Data loading and data cleaning activities:

#Installing packages and running respective libraries
#install.packages("Quandl")
#install.packages("GGally")
library(Quandl)
library(ggplot2)
library(GGally)
library(lubridate)
#To allow more than 50 calls/day to data from Quandl add authentication function
Quandl.auth("hY9Sz5Q699v8hBswx2JV")

#Create dataframes
corpInv = Quandl("NVCA/VENTURE_3_32")
cleantech_inv = Quandl("NVCA/VENTURE_3_33")
vcInv_Region = Quandl("NVCA/VENTURE_3_08")
vcInv_Stage = Quandl("NVCA/VENTURE_3_09")

#Replacing the column names to make them clearer for users
colnames(vcInv_Region)[which(names(vcInv_Region) == "Silicon Valley")] <- "SiliconValley"
colnames(vcInv_Region)[which(names(vcInv_Region) == "Upstate NY")] <- "UpstateNY"
colnames(vcInv_Region)[which(names(vcInv_Region) == "Sacramento/N.Cal")] <- "Sacramento"
colnames(cleantech_inv)[which(names(cleantech_inv) == "Clean Technology Investments ($M)")] <- "CTInvestmentInMillions"
colnames(corpInv)[which(names(corpInv) == "Number of All Venture Capital Deals")] <- "TotalVCDeals"
colnames(corpInv)[which(names(corpInv) == "Number of Deals with CVC Involvement")] <- "TotalDealsCVC"
colnames(corpInv)[which(names(corpInv) == "Percentage of Deals with CVC Involvment")] <- "PercentageDealsCVC"
colnames(corpInv)[which(names(corpInv) == "Avg Amt of All VC Deals ($M)")] <- "AvgAmtVCDealsMils"
colnames(corpInv)[which(names(corpInv) == "Total VC Investment ($M)")] <- "TotalVCInvInMils"
colnames(corpInv)[which(names(corpInv) == "Percentage of Dollars Coming from CVCs")] <- "PerDollarsfromCVC"
colnames(corpInv)[which(names(corpInv) == "Total CVC Investment ($M)")] <- "CVCInvInMillions"

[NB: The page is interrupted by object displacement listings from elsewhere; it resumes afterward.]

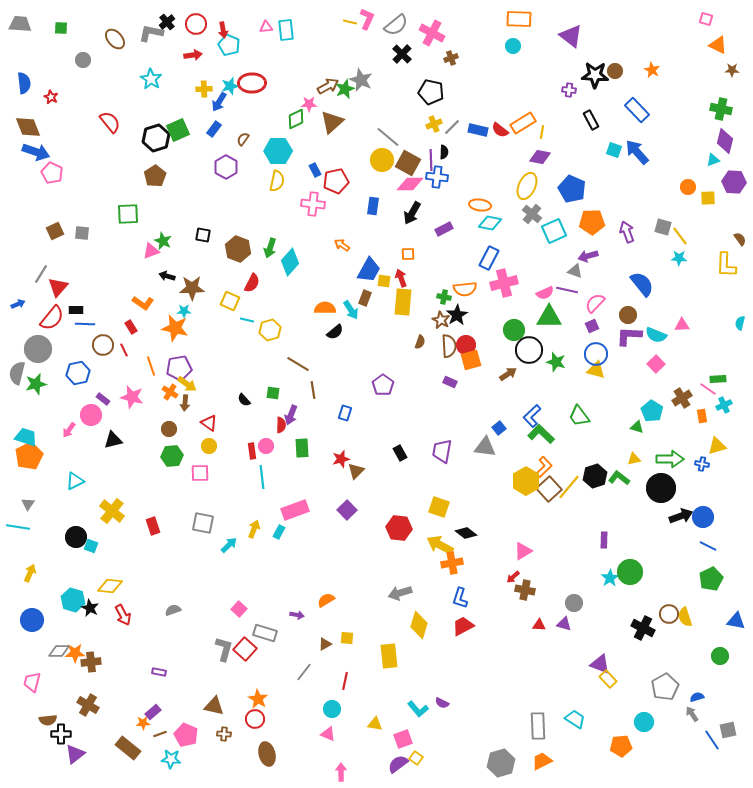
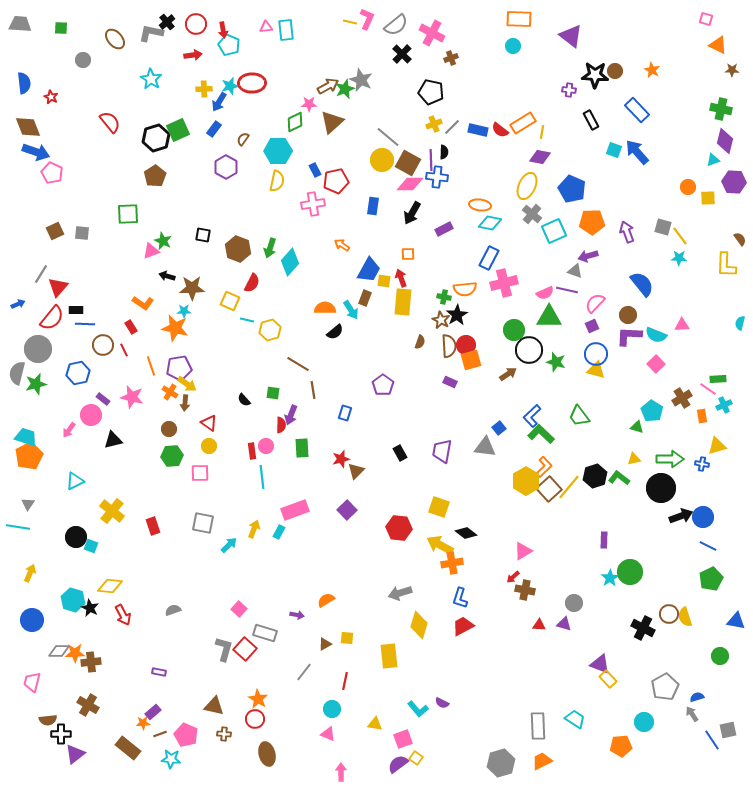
green diamond at (296, 119): moved 1 px left, 3 px down
pink cross at (313, 204): rotated 15 degrees counterclockwise
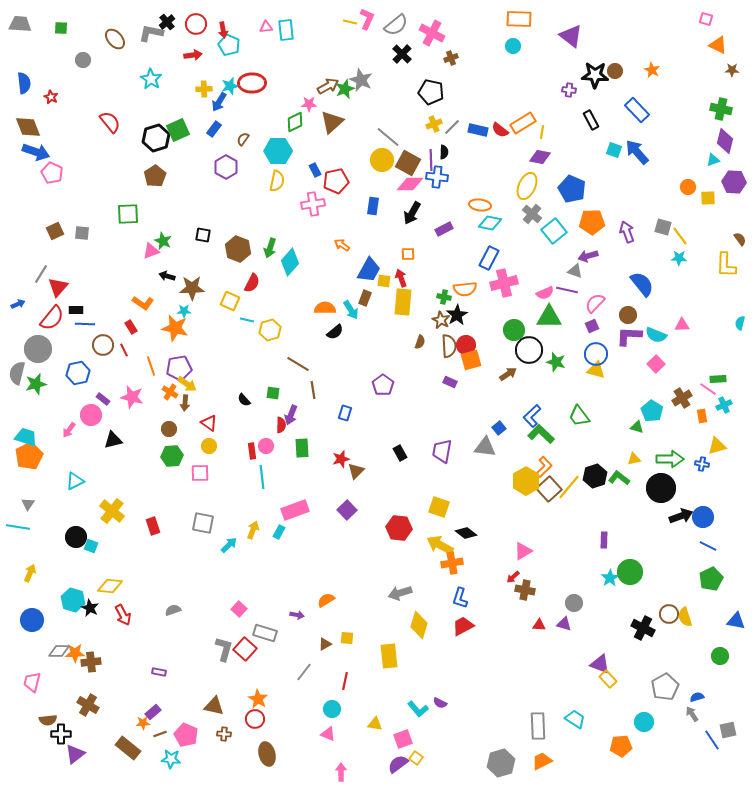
cyan square at (554, 231): rotated 15 degrees counterclockwise
yellow arrow at (254, 529): moved 1 px left, 1 px down
purple semicircle at (442, 703): moved 2 px left
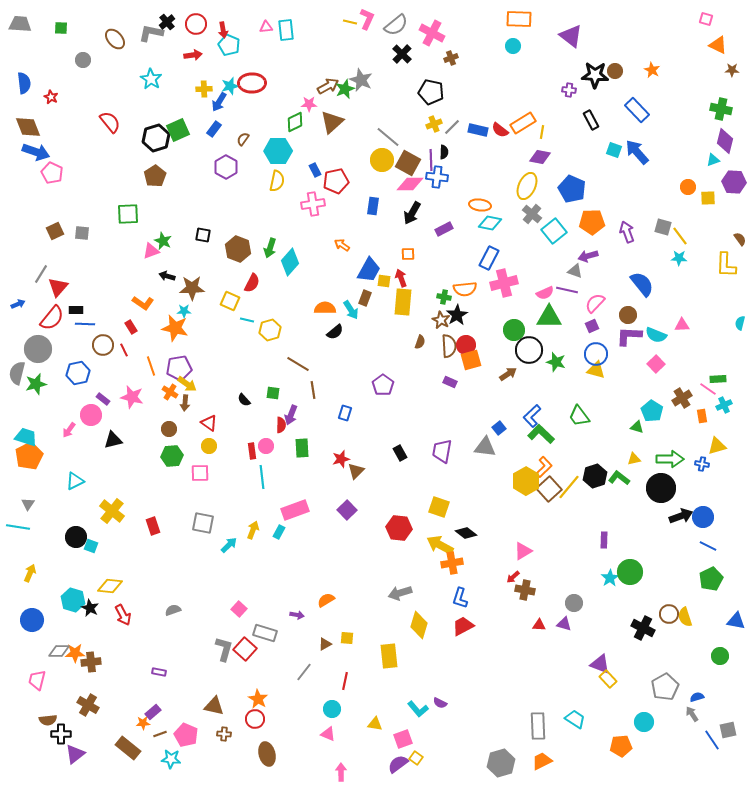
pink trapezoid at (32, 682): moved 5 px right, 2 px up
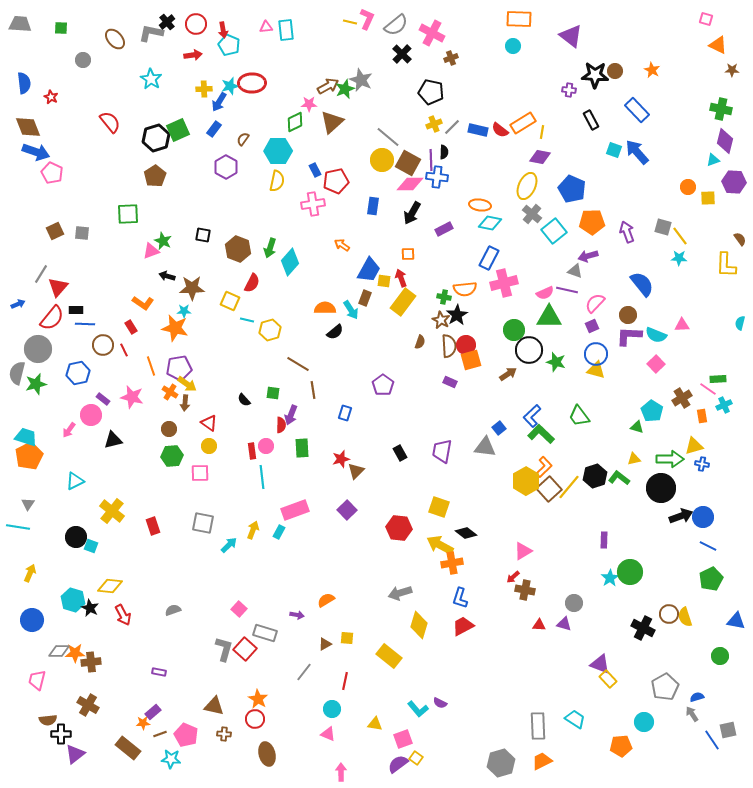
yellow rectangle at (403, 302): rotated 32 degrees clockwise
yellow triangle at (717, 446): moved 23 px left
yellow rectangle at (389, 656): rotated 45 degrees counterclockwise
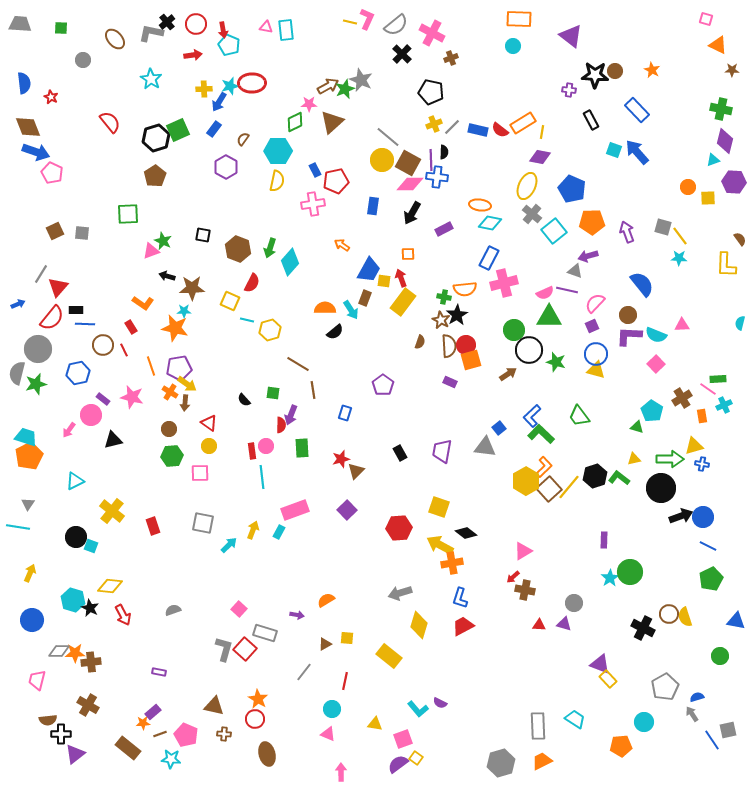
pink triangle at (266, 27): rotated 16 degrees clockwise
red hexagon at (399, 528): rotated 10 degrees counterclockwise
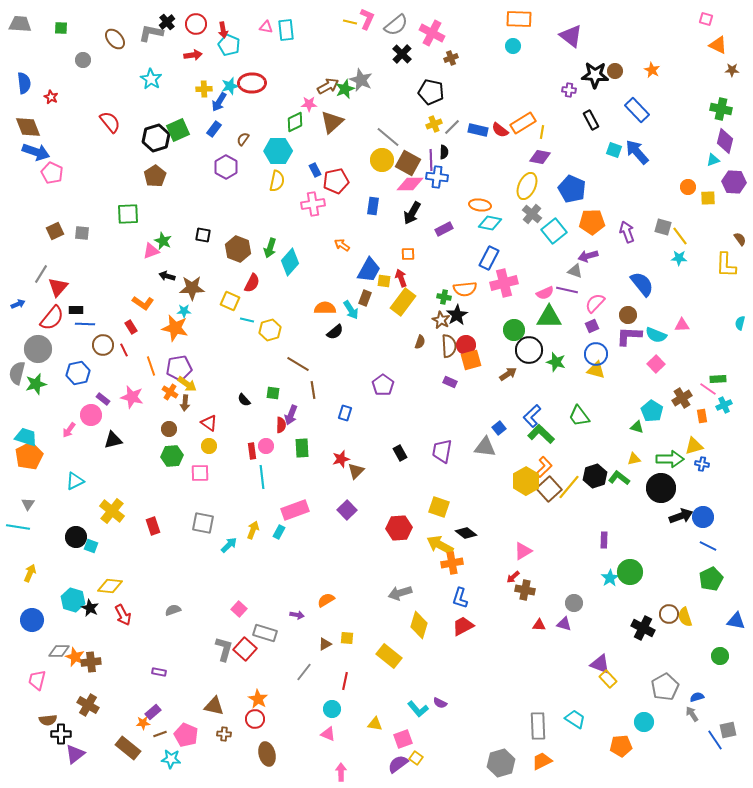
orange star at (75, 653): moved 4 px down; rotated 24 degrees clockwise
blue line at (712, 740): moved 3 px right
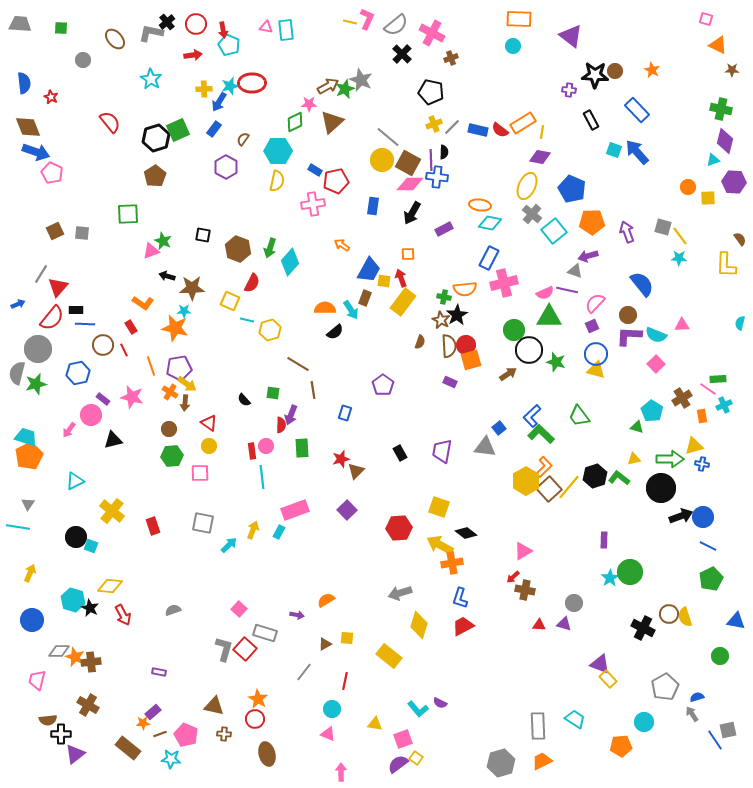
blue rectangle at (315, 170): rotated 32 degrees counterclockwise
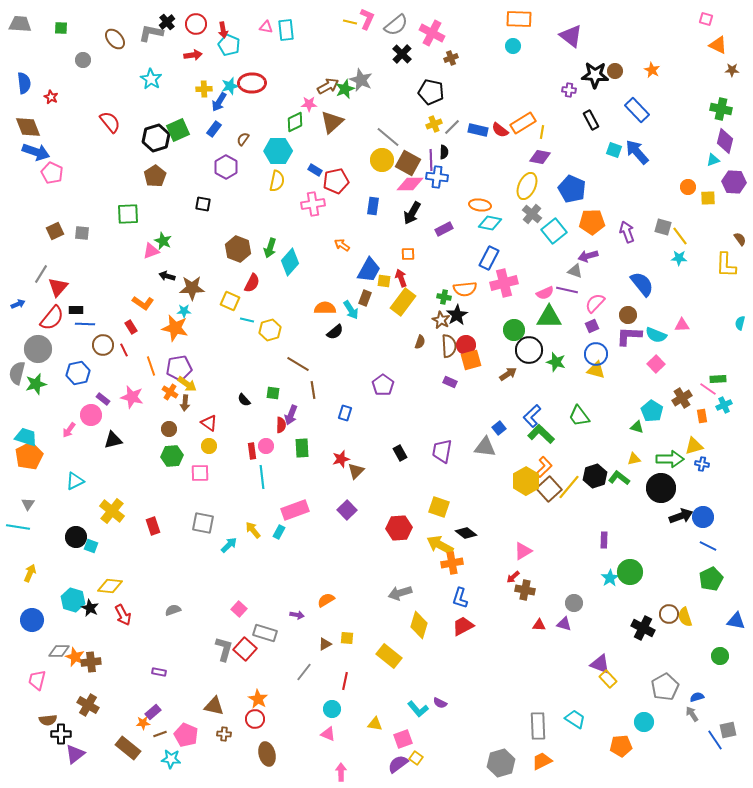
black square at (203, 235): moved 31 px up
yellow arrow at (253, 530): rotated 60 degrees counterclockwise
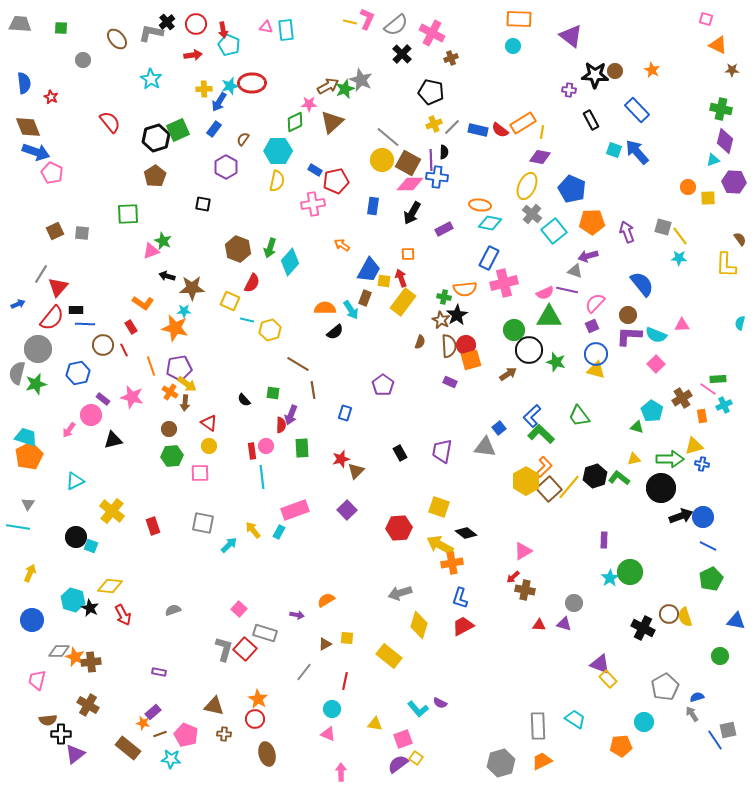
brown ellipse at (115, 39): moved 2 px right
orange star at (143, 723): rotated 16 degrees clockwise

#Obtaining year component from Date format
corpInv$Yearis <- year(corpInv$Year)
cleantech_inv$Yearis <- year(cleantech_inv$Year)
vcInv_Region$Yearis <- year(vcInv_Region$Year)

#Creating a subset from the Investment by Regions dataframe to transform to Time Series
vcvInv_ts<-as.data.frame(subset(vcInv_Region, select = SiliconValley:Sacramento))
class(vcvInv_ts)
## [1] "data.frame"
#Transformation to time-series
vcvInv_Region_ts<-ts(vcvInv_ts)                     

Generating plots to study the relationship between variables

#Plot for Clean Tech Investments per year
ggplot(data=cleantech_inv, aes(x=Yearis, y=CTInvestmentInMillions))+
geom_line(color="#FAB521")+
theme(plot.title = element_text(lineheight=1500,face="bold"),panel.background = element_rect(fill="#393939"), panel.grid.major.x = element_blank(),
panel.grid.major.y = element_line(colour="white", size=0.1),
panel.grid.minor = element_line(colour="white", size=0.1))+
xlab("Years")+ylab("Investment In Millions")+ggtitle("Overall Trend: Clean Technology Investments")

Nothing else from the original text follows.